As I head into the Winter Meeting of the (sigh, deep breath) “network of conservative groups affiliated with Charles Koch, that they would prefer people stop calling ‘the Koch Network’,” perhaps it is good to pause and look at how the two parties have changed in the past decade . . . because they have indeed changed.
Is American Politics Really Realigning towards the Left Wing?
The headline of Eric Levitz’s essay in New York Magazine, “The Left-Wing Realignment of American Politics Has Already Begun,” is both more accurate and less accurate than it appears.

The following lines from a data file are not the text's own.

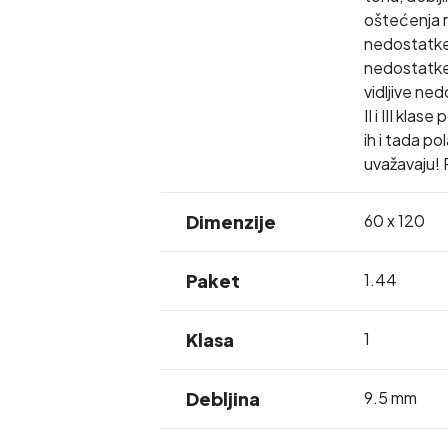
oštećenja r
nedostatke 
nedostatke 
vidljive ne
II i III kla
ih i tada p
uvažavaju! 
Dimenzije
60 x 120
Paket
1.44
Klasa
1
Debljina
9.5 mm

The crux of Levitz’s argument is that not only has the Democratic party moved to the left, to the point where the centrists of this primary are running on positions that would have been extremely progressive twelve years ago, but also that the 2020 edition of the Republican party is to the left of where it used to be:
But a broader swath of the GOP is warming to small-bore, family-based social welfare policies, including refundable child tax credits for working parents and modest forms of paid family leave. Kevin McCarthy’s climate bill may be a mere stunt, but the House Minority Leader is not alone in signaling a heretical interest in (nonmilitary) industrial policy; Republican senators Josh Hawley and Marco Rubio have made similar noises in recent months, with the Florida senator issuing a report on the harms of neoliberal “financialization” that actually cited the work of socialist economists. In other words, while Republicans remain happy to do the bidding of libertarian billionaires when it suits their political interests, they appear more willing to opportunistically flout the Koch Network’s preferences than they were during the Obama years.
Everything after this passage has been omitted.